Number of wins by tour
- European Senior Tour: 1

Best results in major championships
- Masters Tournament: DNP
- PGA Championship: DNP
- U.S. Open: DNP
- The Open Championship: CUT (3rd round): 1980

= Glenn Ralph =

English golfer (born 1956)

Glenn William Ralph (born 12 July 1956) is an English professional golfer.

== Career ==
Ralph was born in Haslemere, Surrey. He turned professional in 1973, and played on the European Tour for many years.
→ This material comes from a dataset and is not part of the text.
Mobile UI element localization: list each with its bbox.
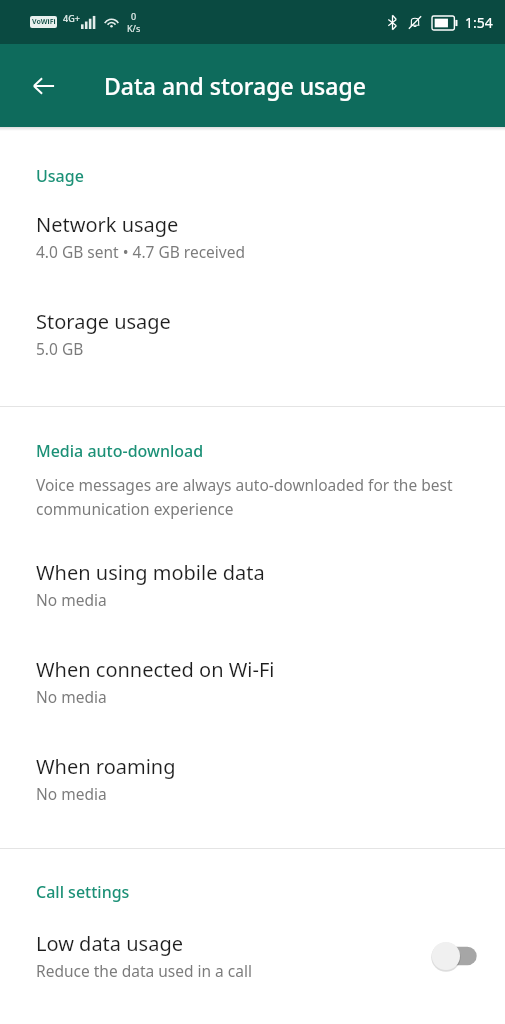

His best season came in 1987 when he finished in 51st place on the Order of Merit.

Since turning 50, Ralph has competed on the European Senior Tour, where he has enjoyed some success. Having finished 36th on the money list in 2006, and 23rd in 2007, he missed virtually the entire 2008 season having broken his ankle. He won his first title in 2009 at the Cleveland Golf/Srixon Scottish Senior Open.

==Professional wins (1)==
===European Senior Tour wins (1)===

| No. | Date | Tournament | Winning score | Margin of victory | Runners-up |
|---|---|---|---|---|---|
| 1 | 23 Aug 2009 | Cleveland Golf/Srixon Scottish Senior Open | −8 (71-67-70=208) | 1 stroke | ENG Bob Cameron, ARG Luis Carbonetti |

European Senior Tour playoff record (0–1)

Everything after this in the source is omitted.